CANCER - Inverted World
(Peaceville Records // Shinigami Records - Clique aqui para adquirir)
PRIMEIRAS IMPRESSÕES
Sete anos separam “Shadow Gripped” do recém-lançado “Inverted World” (Peaceville Records), novo capítulo na trajetória da lendária banda britânica CANCER. Sete anos, várias mudanças e uma pergunta inevitável: ainda há combustível criativo na máquina enferrujada do death metal inglês? A resposta, embora não seja uma explosão, vem na forma de um disco coeso, sombrio e brutal, que olha para trás com reverência, mas sem repetir-se de forma desnecessária. Com uma formação quase totalmente renovada e uma base operacional agora em Madrid, a CANCER retorna das sombras com uma obra que, mesmo longe da genialidade de “Death Shall Rise” (1991), mostra uma banda confortável em sua própria pele — envelhecida, sim, mas com algo a dizer.
A primeira audição de “Inverted World” revela, antes de tudo, um compromisso com o “old school death metal”. Nada aqui soa moderno ou pretensamente técnico. Não há espaço para modismos ou extravagâncias. A CANCER permanece fiel à linguagem que ajudou a codificar nos anos 90, misturando riffs sólidos de death/thrash, atmosferas opressivas e vocais que ressoam como lamentos de um túmulo reaberto. John Walker, o único membro remanescente da formação original, assume novamente as rédeas da composição e conduz o ouvinte por 44 minutos de peso, suor e decadência. Ao seu lado, a nova trinca espanhola — Daniel Maganto (baixo), Gabriel Valcázar (bateria) e Robert Navajas (guitarra solo) — forma uma base técnica e robusta, que sustenta com competência as intenções criativas de Walker.
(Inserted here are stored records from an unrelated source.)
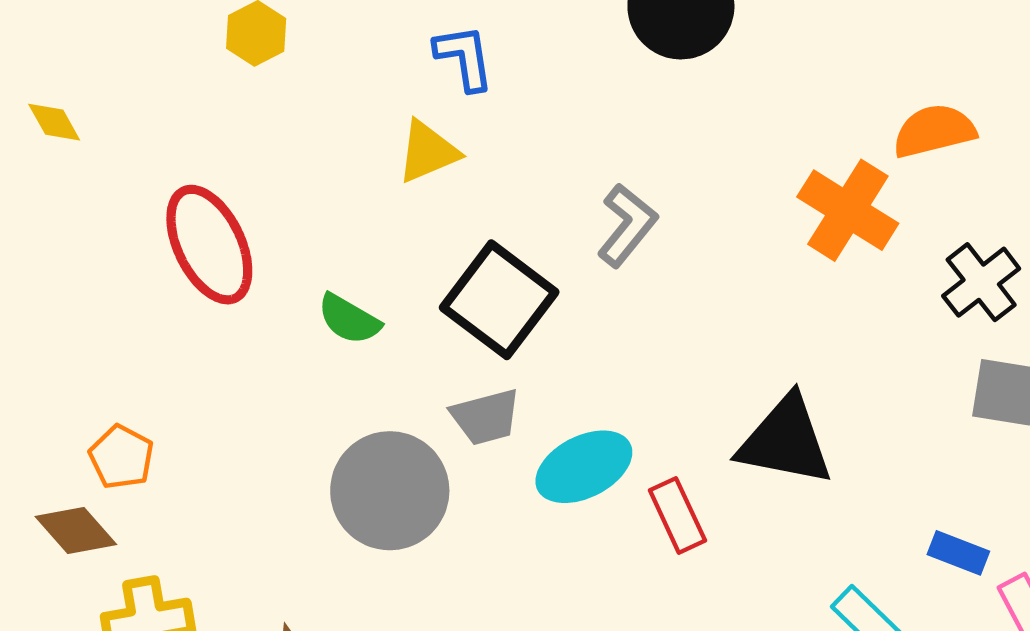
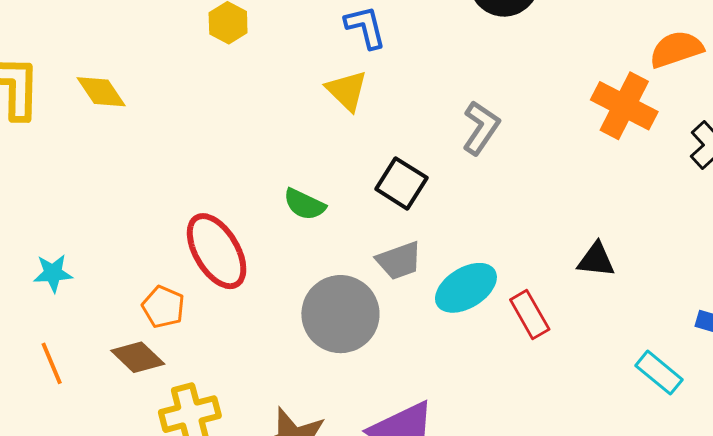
yellow diamond: (54, 122) -> (101, 92), size x1.4
yellow triangle: (428, 152) -> (347, 91), turned -48
red ellipse: (209, 245) -> (217, 251), moved
black square: (499, 300) -> (401, 183), size x0.7
black triangle: (786, 441) -> (596, 260), size x0.6

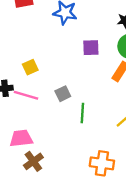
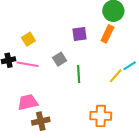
purple square: (91, 48) -> (79, 34), moved
brown cross: (33, 161) -> (41, 121), turned 30

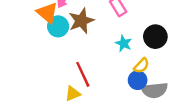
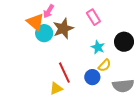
yellow semicircle: (141, 66) -> (105, 65), moved
blue circle: (138, 80) -> (92, 77), moved

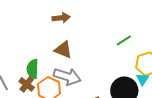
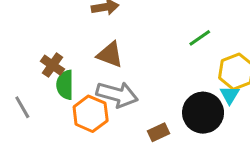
brown cross: (27, 84) -> (52, 65), moved

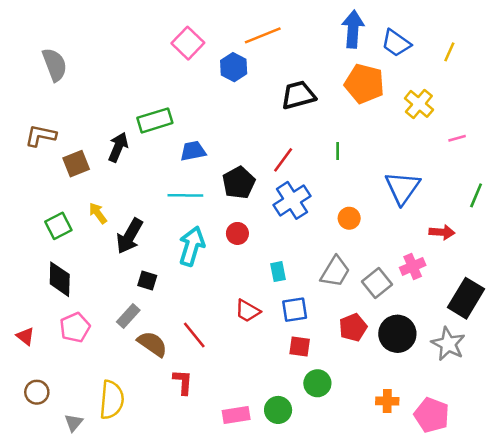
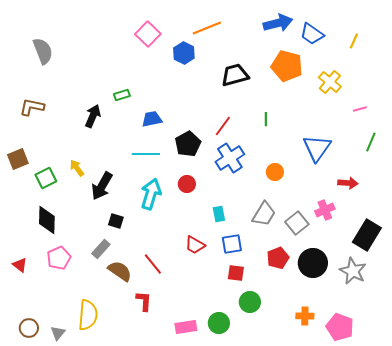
blue arrow: (353, 29) -> (278, 23), turned 72
green rectangle: (155, 120) -> (122, 95), size x0.6
brown square: (76, 164) -> (18, 159), moved
green line: (476, 195) -> (371, 142), moved
brown circle: (37, 392) -> (29, 328), moved

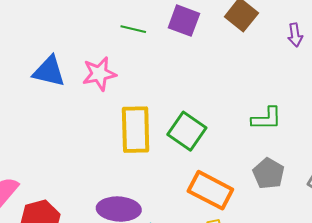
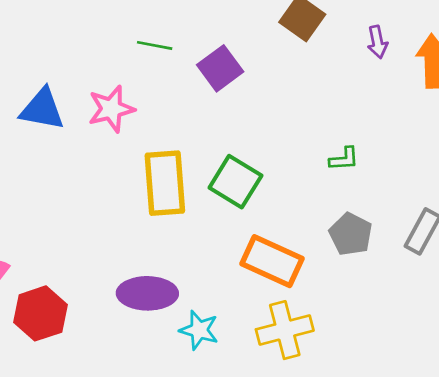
purple square: (184, 21) -> (220, 68), moved, turned 36
green L-shape: (267, 119) -> (344, 159), size x0.7

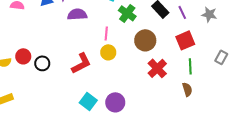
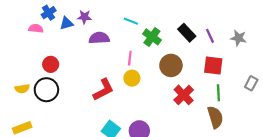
red square: (185, 40) -> (213, 65), turned 30
red circle: (23, 56) -> (51, 64), moved
black circle: (42, 63) -> (46, 90), moved, size x1.5
brown semicircle: (187, 89) -> (215, 117), size x1.5

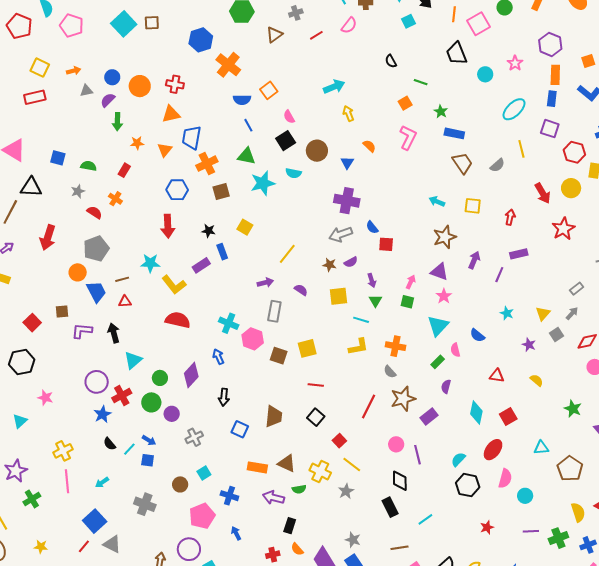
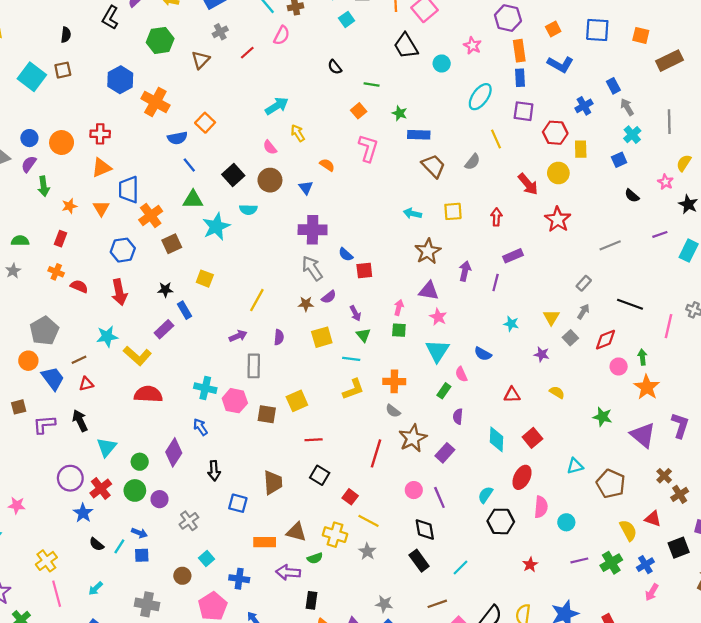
pink semicircle: (289, 117) -> (270, 147), moved
red semicircle: (94, 212) -> (79, 286), moved
gray arrow: (341, 234) -> (312, 268), turned 85
purple semicircle: (301, 290) -> (279, 337), turned 72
A abertura com “Enter the Gates” é certeira. Um riff sombrio e serpenteante abre caminho para uma marcha lenta e ameaçadora, onde Walker urra com autoridade sobre a inevitabilidade da morte e a perversão humana. A música cresce sem pressa, alternando entre trechos cadenciados e explosões breves de violência. É um início que evoca um certo ar ritualístico, como se o ouvinte estivesse prestes a cruzar um portal — e, de certa forma, está mesmo. A CANCER convida para uma jornada por um mundo invertido, onde a razão falha e o instinto predador assumem o controle.
Na sequência, “Until They Died” mostra o lado mais elaborado do Cancer. Começando com uma introdução soturna e ritmada, a música progride como um animal em marcha lenta, até desatar em passagens mais rápidas que remetem ao CANNIBAL CORPSE em seus momentos menos frenéticos. O refrão é um dos mais marcantes do álbum, e o solo novamente mostra o bom gosto de Navajas ao construir linhas melódicas dentro de uma estética estritamente macabra. É, possivelmente, o ponto alto do álbum — a junção perfeita entre atmosfera, brutalidade e composição envolvente.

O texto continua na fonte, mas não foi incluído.